Reputation: 291
I have read a lot of kubernetes documents but couldn't get a answer. In kubernetes architecture the basic component is a pod. Why did it make an abstraction layer over container to create a pod and manage it rather than managing the container directly. What are the main advantages kubernetes gets by managing pod rather than an container.
what is the task of the wrapper over the container ?
Upvotes: 3
Views: 909
Reputation: 6451
I think in officail documentation Understanding pod have a nice description about
Pods in a Kubernetes cluster can be used in two main ways:
Pods that run a single container. The “one-container-per-Pod” model is the most common Kubernetes use case; in this case, you can think of a Pod as a wrapper around a single container, and Kubernetes manages the Pods rather than the containers directly.
Pods that run multiple containers that need to work together. A Pod might encapsulate an application composed of multiple co-located containers that are tightly coupled and need to share resources. These co-located containers might form a single cohesive unit of service–one container serving files from a shared volume to the public, while a separate “sidecar” container refreshes or updates those files. The Pod wraps these containers and storage resources together as a single manageable entity.

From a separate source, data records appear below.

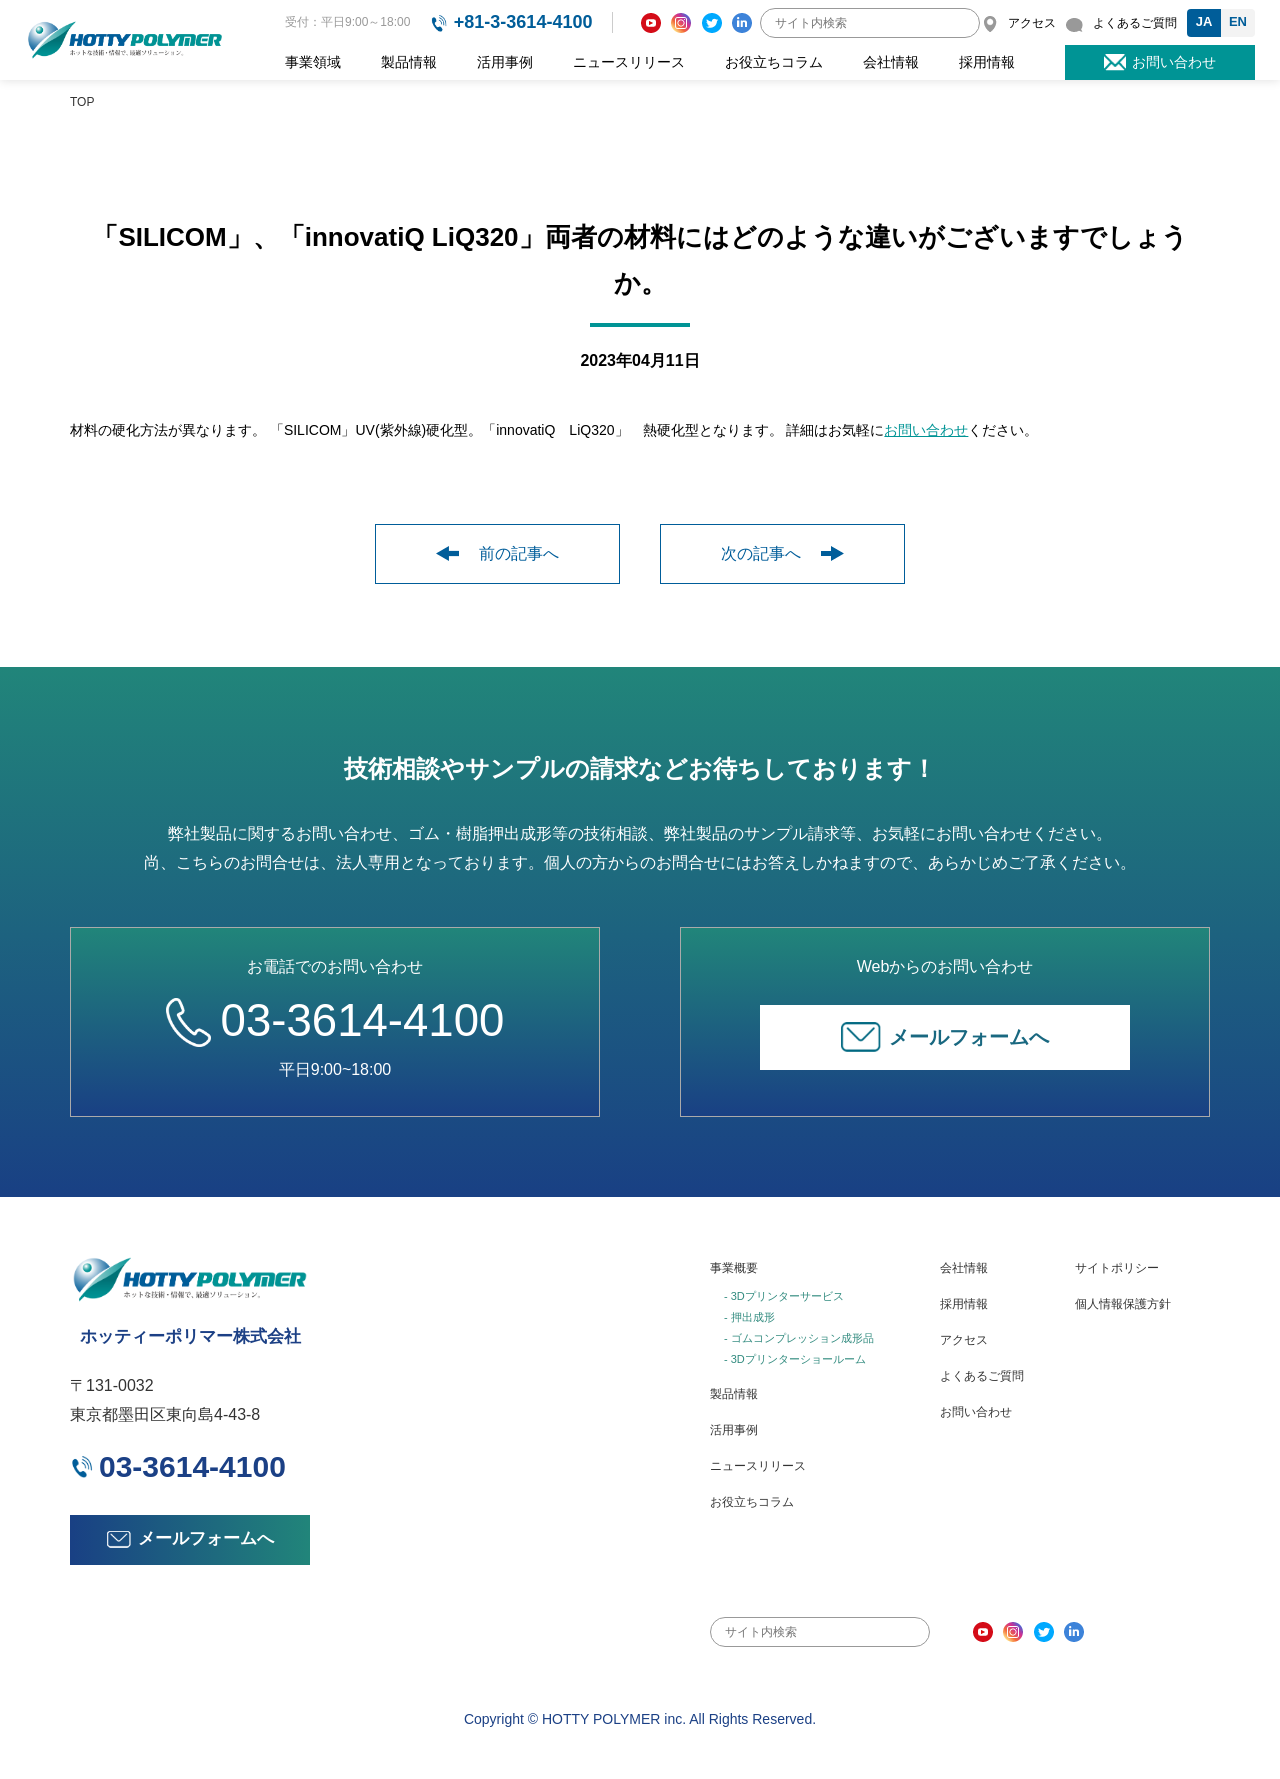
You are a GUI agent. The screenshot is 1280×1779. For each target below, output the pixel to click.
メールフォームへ (945, 1035)
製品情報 (409, 62)
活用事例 (505, 62)
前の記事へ (497, 553)
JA (1204, 21)
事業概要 (734, 1266)
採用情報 (987, 62)
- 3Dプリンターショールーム (795, 1356)
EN (1238, 21)
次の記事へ (782, 553)
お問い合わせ (926, 430)
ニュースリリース (629, 62)
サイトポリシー (1117, 1266)
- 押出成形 (749, 1314)
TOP (82, 102)
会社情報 (891, 62)
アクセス (964, 1337)
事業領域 (313, 62)
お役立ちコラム (774, 62)
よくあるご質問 (982, 1373)
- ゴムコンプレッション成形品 (799, 1335)
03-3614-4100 (335, 1018)
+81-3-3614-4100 (523, 22)
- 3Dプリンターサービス (784, 1294)
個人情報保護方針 (1123, 1302)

If you think of Pods that run a single container then you might think maintaining container is more reasoning, but in second case Pods that run multiple containers that need to work together might face more complexity
Upvotes: 3
Reputation: 51467
The containers of a pod will always be together, and they can communicate using the loopback interface. Pods allow you to deploy closely coupled components together as separate containers. For instance, you can bundle an app and a proxy for that app that adds an encryption layer together so encrypted traffic goes in and out of the app without modifying the app container.